# What you should do
Pull out every line with the word "subtitle" from the entries below.

# Data to examine
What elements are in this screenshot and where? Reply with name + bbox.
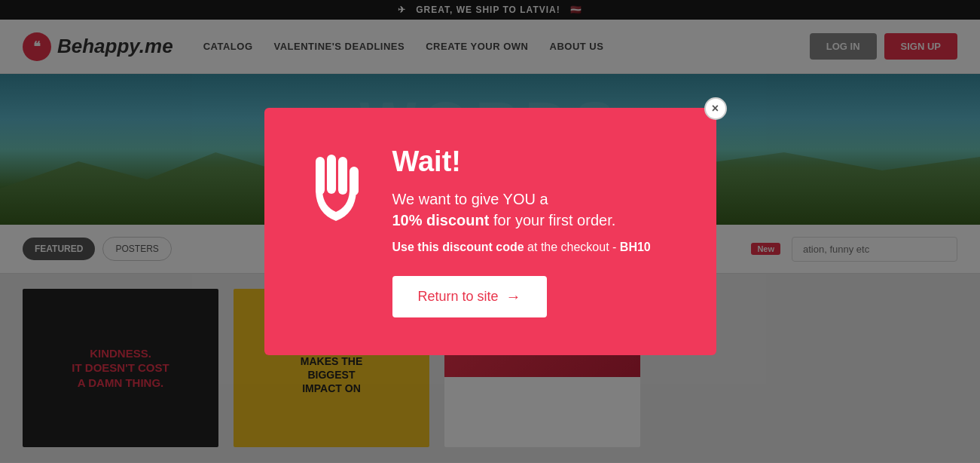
return-btn-label: Return to site [418,289,499,305]
modal-content: Wait! We want to give YOU a 10% discount… [392,146,679,317]
svg-rect-0 [316,157,325,195]
modal-subtitle-before: We want to give YOU a [392,191,548,207]
modal-close-button[interactable]: × [704,97,727,120]
svg-rect-1 [327,155,336,194]
modal-subtitle-after: for your first order. [493,212,615,228]
modal-code-value: BH10 [620,241,651,253]
modal-overlay[interactable]: × Wait! We want to give YOU a 10% discou… [0,0,980,463]
return-to-site-button[interactable]: Return to site → [392,276,547,317]
return-btn-arrow: → [506,288,521,305]
hand-icon [302,153,370,238]
modal-dialog: × Wait! We want to give YOU a 10% discou… [264,108,716,355]
modal-code-line: Use this discount code at the checkout -… [392,238,679,256]
modal-subtitle: We want to give YOU a 10% discount for y… [392,189,679,231]
modal-code-intro: Use this discount code [392,241,524,253]
modal-title: Wait! [392,146,679,178]
modal-code-middle: at the checkout - [527,241,616,253]
modal-discount-text: 10% discount [392,212,490,228]
svg-rect-2 [338,157,347,195]
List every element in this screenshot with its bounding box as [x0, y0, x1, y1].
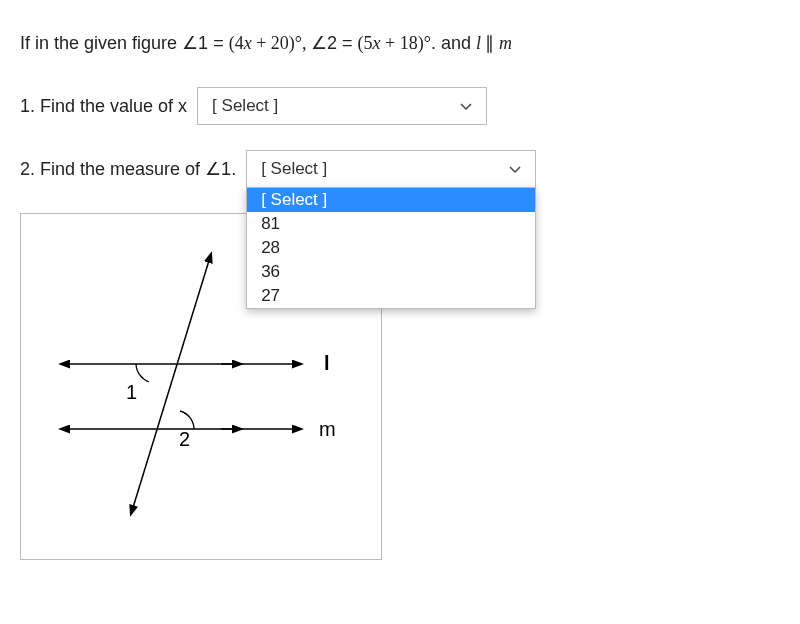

# Exercise solution
modal-subtitle-before: We want to give YOU a [392,191,548,207]
modal-subtitle-after: for your first order. [493,212,615,228]
modal-subtitle: We want to give YOU a 10% discount for y… [392,189,679,231]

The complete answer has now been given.